Greetings Rustaceans!,
I have been trying to write a shell pipeline for the past couple of days.
This is what I would like to have,
'cmd1 args[...] <inp1> | cmd2 args[...] out_from_cmd1 <inp2> ' | 'cmd3 args <inp3> out_from_pipe1'
Please note the quotes around pipe1 and pipe2.
what I have tried:
let pipe1 = { Exec::cmd("samtools").args(&["fasta", "-f", "0x4", &sam_path]) | Exec::cmd("fasta").args(&["spl it", "interleaved", "-", &anchor_len.to_string()])}.stream_stdout().unwrap();
Hyphen ("-") in the second command is a placeholder for output from the first command. That worked so far!. Now to extend it to the third part, I have added
let test = { Exec::cmd("samtools").args(&["fasta", "-f", "0x4", &sam_path]) | Exec::cmd("fasta").args(&["split ", "interleaved", "-", &anchor_len.to_string()])| Exec::cmd("bowtie").args(&["-f", "-p1", "-v0", "-m1", "-B1", "-- suppress", "5,6,7,8", &genome_path, "-"])};
Well it compiles, no error. But the third command is not receiving any input. I have tried adding .stream_stdout().unwrap()
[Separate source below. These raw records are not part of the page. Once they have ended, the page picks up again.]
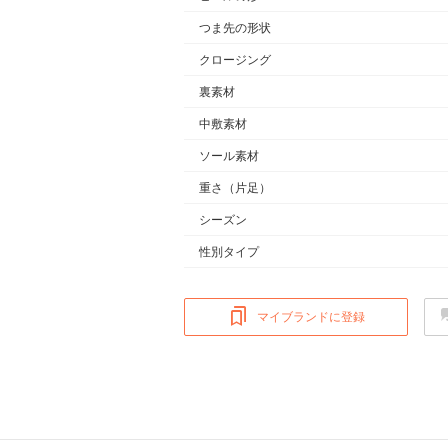
つま先の形状
クロージング
裏素材
中敷素材
ソール素材
重さ
（片足）
シーズン
性別タイプ
マイブランドに登録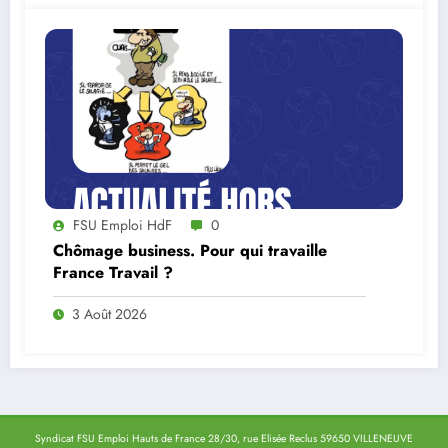
FSU Emploi HdF
0
Chômage business. Pour qui travaille
France Travail ?
3 Août 2026
Syndicat FSU Emploi Hauts de France 28/30, rue Elisée Reclus 59650 VILLENEUVE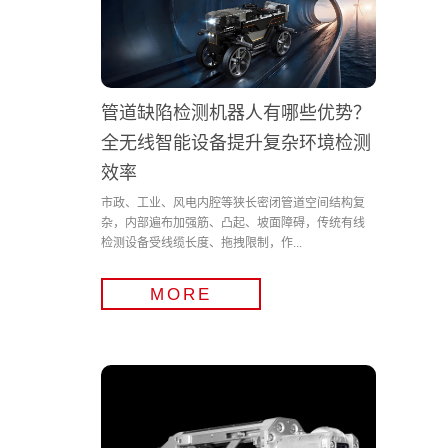
管道缺陷检测机器人有哪些优势？
全无线智能设备提升复杂环境检测
效率
市政、工业、风电内腔等狭长密闭管道空间结构复
杂，内部遍布加强筋、凸起、坡面障碍，传统有线
检测设备受线缆长度、拖拽限制，作...
MORE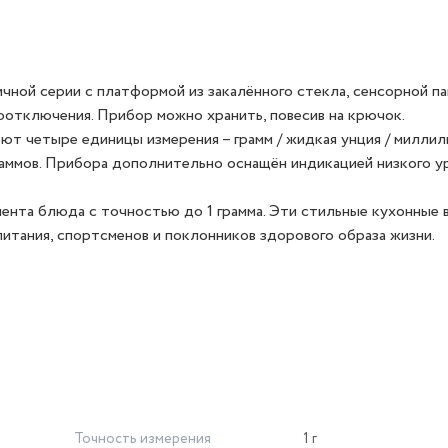
ной серии с платформой из закалённого стекла, сенсорной п
оотключения. Прибор можно хранить, повесив на крючок.
ют четыре единицы измерения – грамм / жидкая унция / миллили
раммов. Прибора дополнительно оснащён индикацией низкого у
ента блюда с точностью до 1 грамма. Эти стильные кухонные 
итания, спортсменов и поклонников здорового образа жизни.
Точность измерения
1 г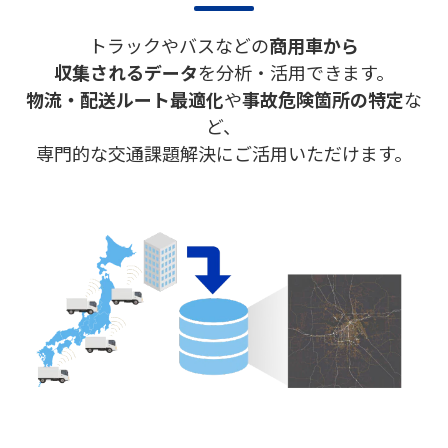
トラックやバスなどの
商用車から
収集されるデータ
を分析・活用できます。
物流・配送ルート最適化
や
事故危険箇所の特定
な
ど、
専門的な交通課題解決にご活用いただけます。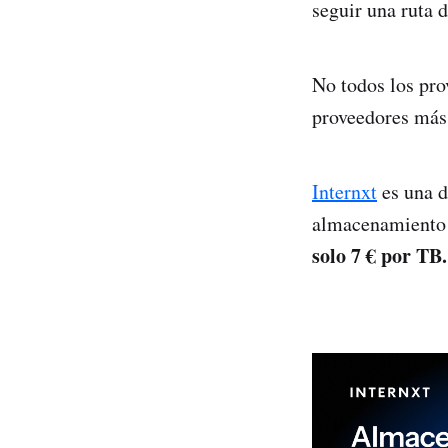
seguir una ruta d
No todos los pro
proveedores más
Internxt
es una d
almacenamiento 
solo 7 € por TB.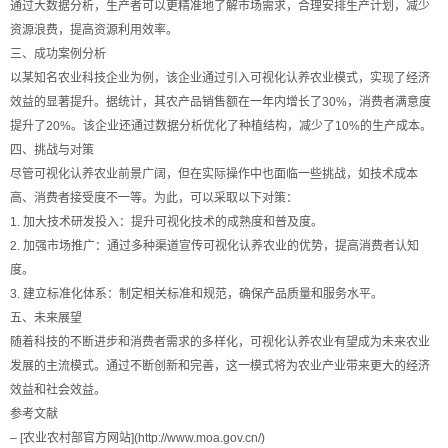
通过大数据分析，生产者可以更精准地了解市场需求，合理安排生产计划，减少
资源浪费，提高资源利用效率。
三、成功案例分析
以某知名农业科技企业为例，该企业通过引入可视化认养农业模式，实现了经济
效益的显著提升。据统计，其农产品销售额在一年内增长了30%，消费者满意度
提升了20%。该企业还通过数据分析优化了种植结构，减少了10%的生产成本。
四、挑战与对策
尽管可视化认养农业前景广阔，但在实际操作中也面临一些挑战，如技术成本
高、消费者接受度不一等。为此，可以采取以下对策：
1. 加大技术研发投入：提升可视化技术的成熟度和普及度。
2. 加强市场推广：通过多种渠道宣传可视化认养农业的优势，提高消费者认知
度。
3. 建立标准化体系：制定相关标准和规范，确保产品质量和服务水平。
五、未来展望
随着科技的不断进步和消费者需求的多样化，可视化认养农业有望成为未来农业
发展的主流模式。通过不断创新和完善，这一模式将为农业产业带来更大的经济
效益和社会效益。
参考文献
– [农业农村部官方网站](http://www.moa.gov.cn/)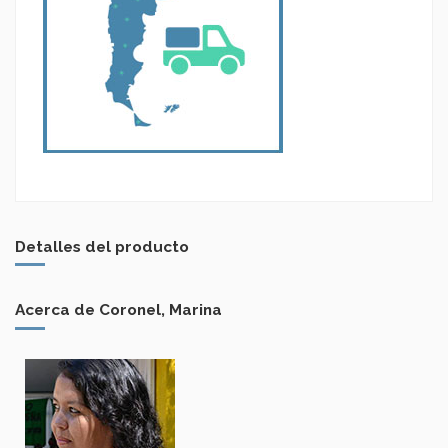
Detalles del producto
Acerca de Coronel, Marina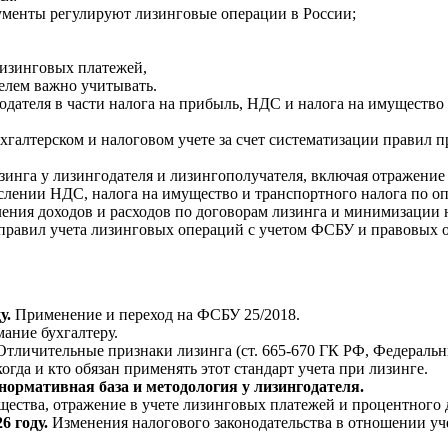
ументы регулируют лизинговые операции в России;
лизинговых платежей,
елем важно учитывать.
годателя в части налога на прибыль, НДС и налога на имущество
галтерском и налоговом учете за счет систематизации правил 
зинга у лизингодателя и лизингополучателя, включая отражени
лении НДС, налога на имущество и транспортного налога по оп
ления доходов и расходов по договорам лизинга и минимизации н
правил учета лизинговых операций с учетом ФСБУ и правовых о
ду.
Применение и переход на ФСБУ 25/2018.
мание бухгалтеру.
личительные признаки лизинга (ст. 665-670 ГК РФ, Федеральны
огда и кто обязан применять этот стандарт учета при лизинге.
 нормативная база и методология у лизингодателя.
щества, отражение в учете лизинговых платежей и процентного
6 году.
Изменения налогового законодательства в отношении уче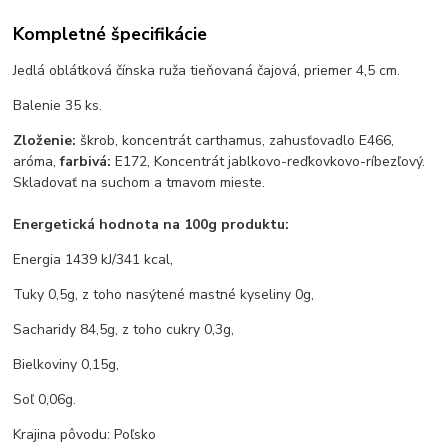
Kompletné špecifikácie
Jedlá oblátková čínska ruža tieňovaná čajová, priemer 4,5 cm.
Balenie 35 ks.
Zloženie:
škrob, koncentrát carthamus, zahusťovadlo E466,
aróma,
farbivá:
E172, Koncentrát jablkovo-reďkovkovo-ríbezľový.
Skladovať na suchom a tmavom mieste.
Energetická hodnota na 100g produktu:
Energia 1439 kJ/341 kcal,
Tuky 0,5g, z toho nasýtené mastné kyseliny 0g,
Sacharidy 84,5g, z toho cukry 0,3g,
Bielkoviny 0,15g,
Soľ 0,06g.
Krajina pôvodu: Poľsko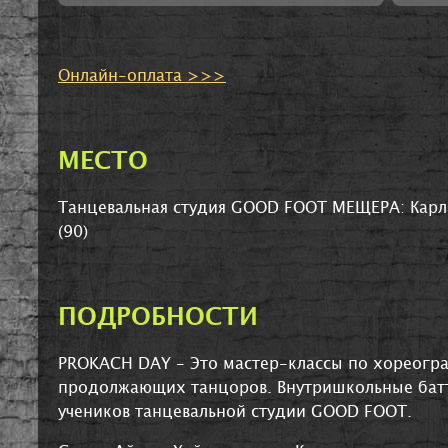
Онлайн-оплата >>>
МЕСТО
Танцевальная студия GOOD FOOT МЕЩЕРА: Карла
(90)
ПОДРОБНОСТИ
PROKACH DAY -
Это мастер-классы по хореогр
продолжающих танцоров. Внутришкольные баттл
учеников танцевальной студии GOOD FOOT
.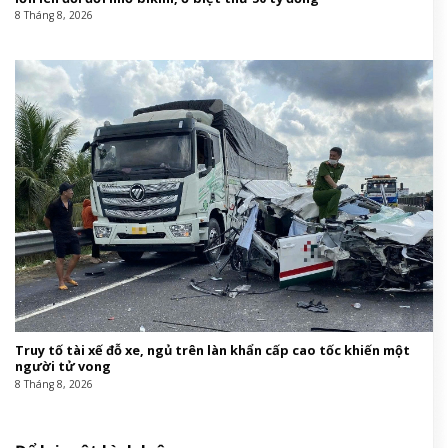
8 Tháng 8, 2026
Truy tố tài xế đỗ xe, ngủ trên làn khẩn cấp cao tốc khiến một
người tử vong
8 Tháng 8, 2026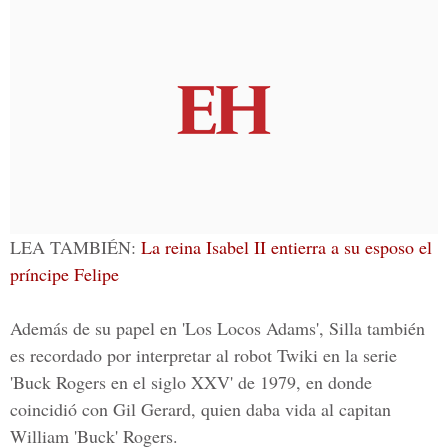
LEA TAMBIÉN:
La reina Isabel II entierra a su esposo el
príncipe Felipe
Además de su papel en 'Los Locos Adams', Silla también
es recordado por interpretar al robot
Twiki
en la serie
'Buck Rogers en el siglo XXV'
de 1979, en donde
coincidió con Gil Gerard, quien daba vida al capitan
William 'Buck' Rogers.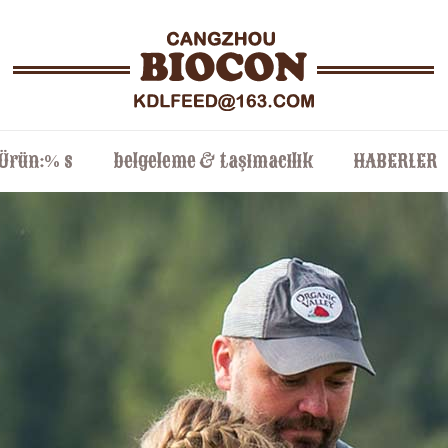
Ürün:% s
belgeleme & taşımacılık
HABERLER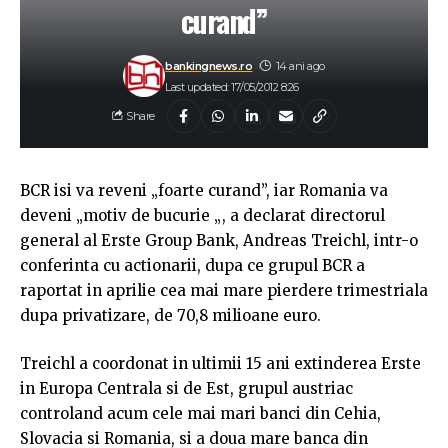
curand”
bankingnews.ro
14 ani ago
Last updated: 17/05/2012 8:26
Share
BCR isi va reveni „foarte curand”, iar Romania va
deveni „motiv de bucurie „, a declarat directorul
general al Erste Group Bank, Andreas Treichl, intr-o
conferinta cu actionarii, dupa ce grupul BCR a
raportat in aprilie cea mai mare pierdere trimestriala
dupa privatizare, de 70,8 milioane euro.
Treichl a coordonat in ultimii 15 ani extinderea Erste
in Europa Centrala si de Est, grupul austriac
controland acum cele mai mari banci din Cehia,
Slovacia si Romania, si a doua mare banca din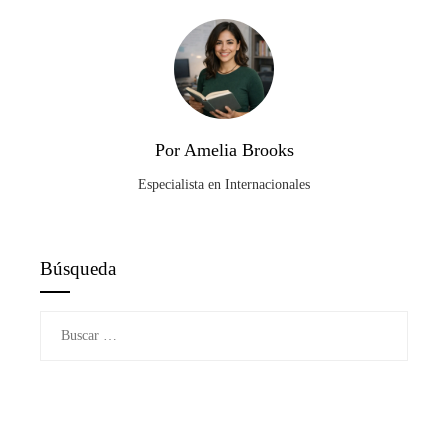
Por Amelia Brooks
Especialista en Internacionales
Búsqueda
Buscar: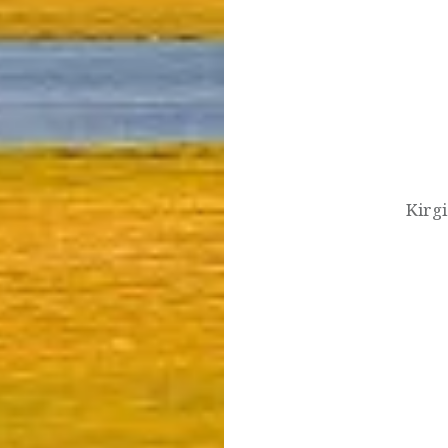
Nawigacja
wpisu
Kirg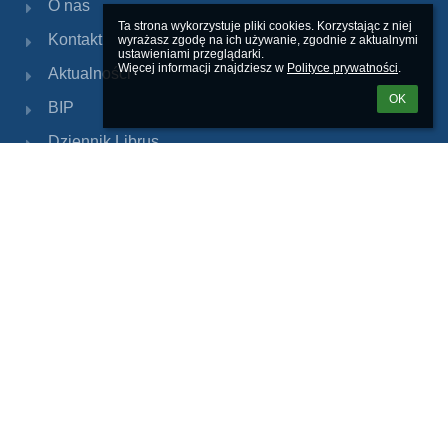
O nas
Ta strona wykorzystuje pliki cookies. Korzystając z niej 
Kontakt
wyrażasz zgodę na ich używanie, zgodnie z aktualnymi 
ustawieniami przeglądarki.

Więcej informacji znajdziesz w 
Polityce prywatności
.
Aktualności
OK
BIP
Dziennik Librus
Kontakty
Szkoła Podstawowa Nr 133 im. Stefana
Czarnieckiego w Warszawie
sp133@eduwarszawa.pl
jpopik@eduwarszawa.pl
(22) 834 28 31
ul. Antoniego Fontany 3
01-835 Warszawa
Poland
Małgorzata Kopczyńska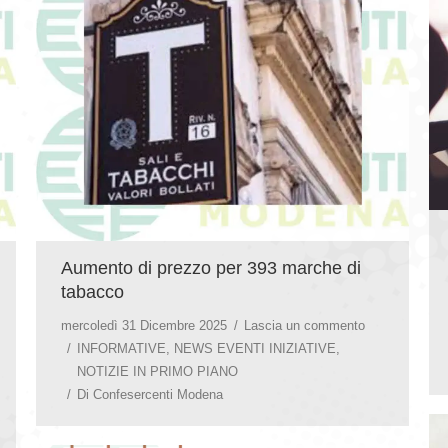
Aumento di prezzo per 393 marche di
tabacco
mercoledì 31 Dicembre 2025
Lascia un commento
INFORMATIVE
,
NEWS EVENTI INIZIATIVE
,
NOTIZIE IN PRIMO PIANO
Di
Confesercenti Modena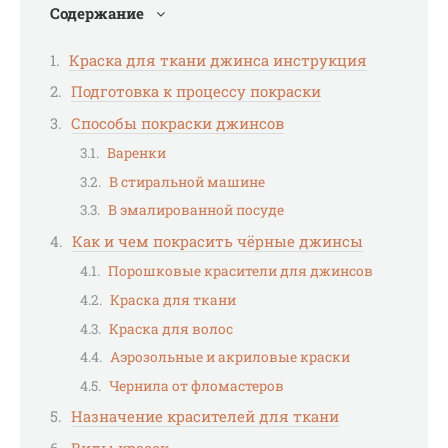
Содержание
Краска для ткани джинса инструкция
Подготовка к процессу покраски
Способы покраски джинсов
Варенки
В стиральной машине
В эмалированной посуде
Как и чем покрасить чёрные джинсы
Порошковые красители для джинсов
Краска для ткани
Краска для волос
Аэрозольные и акриловые краски
Чернила от фломастеров
Назначение красителей для ткани
Виды красок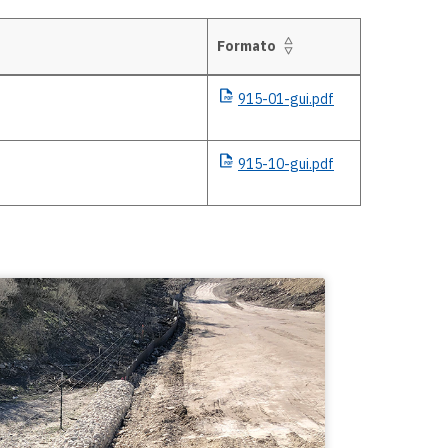
Formato
915-01-gui.pdf
915-10-gui.pdf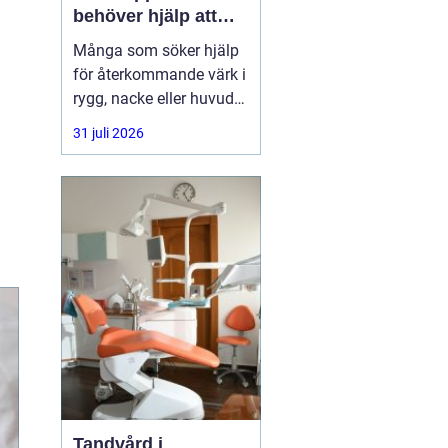
behöver hjälp att
hitta balans
Många som söker hjälp
för återkommande värk i
rygg, nacke eller huvud
har redan provat både
31 juli 2026
träning, vila och
smärtstillande utan att
besvären släpper. Där
någonstans uppstår ofta
intresset för osteopati.
Tandvård i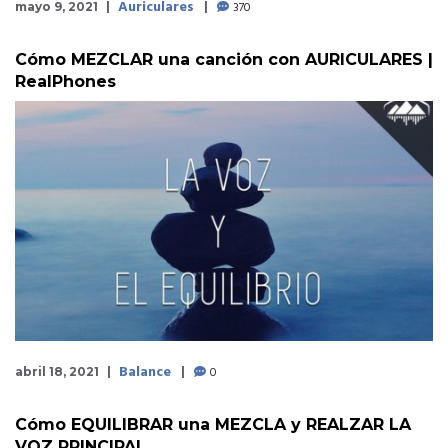
Auriculares
370
mayo 9, 2021
Cómo MEZCLAR una canción con AURICULARES |
RealPhones
Balance
0
abril 18, 2021
Cómo EQUILIBRAR una MEZCLA y REALZAR LA
VOZ PRINCIPAL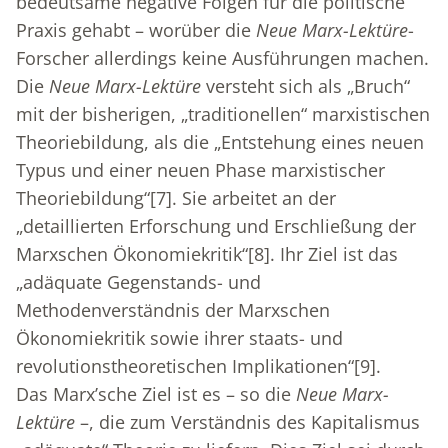
bedeutsame negative Folgen für die politische
Praxis gehabt – worüber die
Neue Marx-Lektüre
-
Forscher allerdings keine Ausführungen machen.
Die
Neue Marx-Lektüre
versteht sich als „Bruch“
mit der bisherigen, „traditionellen“ marxistischen
Theoriebildung, als die „Entstehung eines neuen
Typus und einer neuen Phase marxistischer
Theoriebildung“
[7]
. Sie arbeitet an der
„detaillierten Erforschung und Erschließung der
Marxschen Ökonomiekritik“
[8]
. Ihr Ziel ist das
„adäquate Gegenstands- und
Methodenverständnis der Marxschen
Ökonomiekritik sowie ihrer staats- und
revolutionstheoretischen Implikationen“
[9]
.
Das Marx’sche Ziel ist es – so die
Neue Marx-
Lektüre
–, die zum Verständnis des Kapitalismus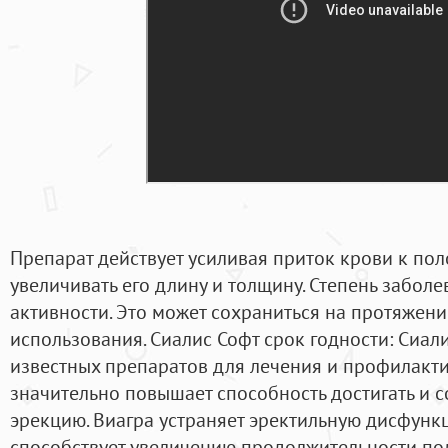
Препарат действует усиливая приток крови к пол
увеличивать его длину и толщину. Степень заболев
активности. Это может сохраниться на протяжени
использования. Сиалис Софт срок годности: Сиал
известных препаратов для лечения и профилакт
значительно повышает способность достигать и 
эрекцию. Виагра устраняет эректильную дисфунк
способствует увеличению продолжительности по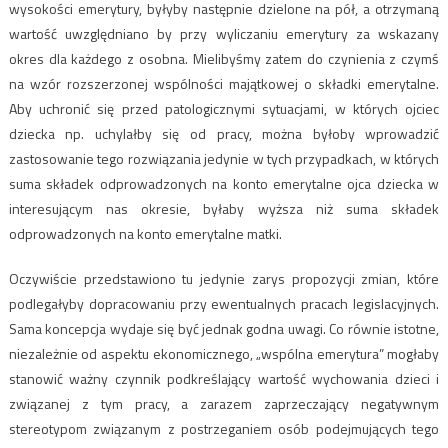
wysokości emerytury, byłyby następnie dzielone na pół, a otrzymaną
wartość uwzględniano by przy wyliczaniu emerytury za wskazany
okres dla każdego z osobna. Mielibyśmy zatem do czynienia z czymś
na wzór rozszerzonej wspólności majątkowej o składki emerytalne.
Aby uchronić się przed patologicznymi sytuacjami, w których ojciec
dziecka np. uchylałby się od pracy, można byłoby wprowadzić
zastosowanie tego rozwiązania jedynie w tych przypadkach, w których
suma składek odprowadzonych na konto emerytalne ojca dziecka w
interesującym nas okresie, byłaby wyższa niż suma składek
odprowadzonych na konto emerytalne matki.
Oczywiście przedstawiono tu jedynie zarys propozycji zmian, które
podlegałyby dopracowaniu przy ewentualnych pracach legislacyjnych.
Sama koncepcja wydaje się być jednak godna uwagi. Co równie istotne,
niezależnie od aspektu ekonomicznego, „wspólna emerytura” mogłaby
stanowić ważny czynnik podkreślający wartość wychowania dzieci i
związanej z tym pracy, a zarazem zaprzeczający negatywnym
stereotypom związanym z postrzeganiem osób podejmujących tego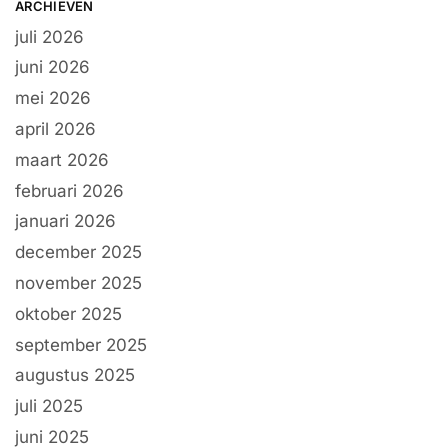
ARCHIEVEN
juli 2026
juni 2026
mei 2026
april 2026
maart 2026
februari 2026
januari 2026
december 2025
november 2025
oktober 2025
september 2025
augustus 2025
juli 2025
juni 2025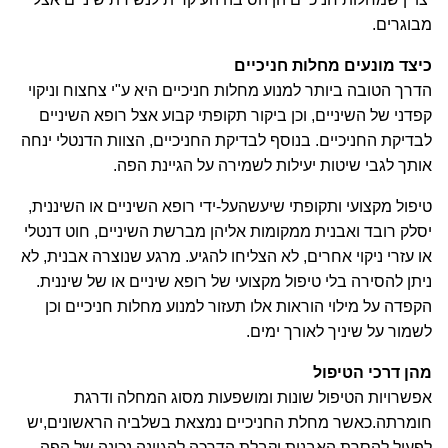
מבוגרים.
כיצד מונעים מחלות חניכיים
הדרך הטובה ביותר למנוע מחלות חניכיים היא ע"י צחצוח וניקוי
קפדני של השיניים, וכן ביקור תקופתי קבוע אצל רופא השיניים
לבדיקת החניכיים. בנוסף לבדיקת החניכיים, הצוות הדנטלי ינחה
אותך לגבי שיטות יעילות לשמירה על הגיינת הפה.
טיפול מקצועי ותקופתי שיעשהעל-ידי רופא השיניים או השיננית,
יסלק רובד ואבנית ממקומות אליהן מברשת השיניים, חוט דנטלי
או עזרי ניקוי אחרים, לא הצליחו להגיע. מרגע שנוצרה אבנית, לא
ניתן להסירה בלי טיפול מקצועי של רופא שיניים או של שיננית.
הקפדה על מילוי הוראות אלו תעזור למנוע מחלות חניכיים וכן
לשמור על שיניך לאורך ימים.
מהן דרכי הטיפול
אפשרויות הטיפול שונות ומושפעות מסוג המחלה ודרגת
חומרתה.כאשר מחלת החניכיים נמצאת בשלביה הראשונים,יש
לפעול להסרת האבנית,וקבלת הדרכה להגיינה נכונה של הפה.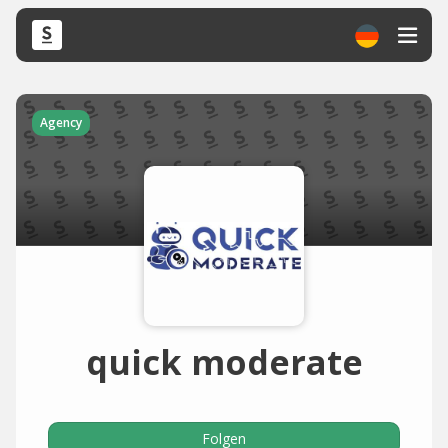
Agency
quick moderate
Folgen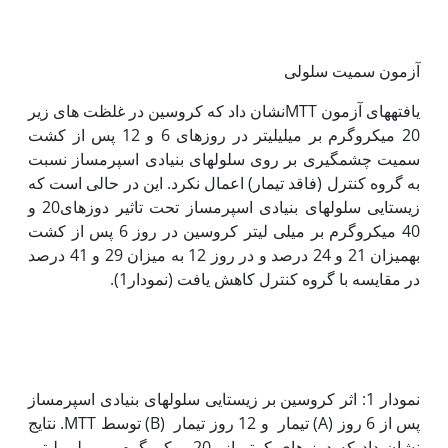
آزمون سمیت سلولی
یافته‏های آزمون MTTنشان داد که کروسین در غلظت های زیر
20 میکروگرم بر میلی‏لیتر در روزهای 6 و 12 پس از کشت
سمیت چشم‏گیری بر روی سلول‏های بنیادی اسپرم‏ساز نسبت
به گروه کنترل (فاقد تیمار) اعمال نکرد. این در حالی است که
زیستایی سلول‏های بنیادی اسپرم‏ساز تحت تاثیر دوزهای20 و
40 میکروگرم بر میلی لیتر کروسین در روز 6 پس از کشت
به‏میزان 21 و 24 درصد و در روز 12 به میزان 29 و 41 درصد
در مقایسه با گروه کنترل کاهش یافت (نمودار1).
نمودار 1: اثر کروسین بر زیستایی سلول‏های بنیادی اسپرم‏ساز
پس از 6 روز (A) تیمار و 12 روز تیمار (B) توسط MTT. نتایج
نشان داد که دوز های کمتر از 20 میکروگرم بر میلی لیتر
after the second command, that doesn't compile.
I have same pipeline written in python:
testout = shell_stdout(
'samtools fasta -f 0x4 %s | fasta split interleaved - %d | '
'bowtie -f -p1 -v0 -m1 -B1 --suppress 5,6,7,8 %s -'
% (sam_path, anchor_len, genome_path))
def shell_stdout(command):
return subprocess.Popen(command, stdout=subprocess.PIPE, shell=True, executable='/bin/bash', bufsize=-1).stdout
Any help will be greatly appreciated. This is my first post in any forum. Please bear with me, If I have written anything stupid.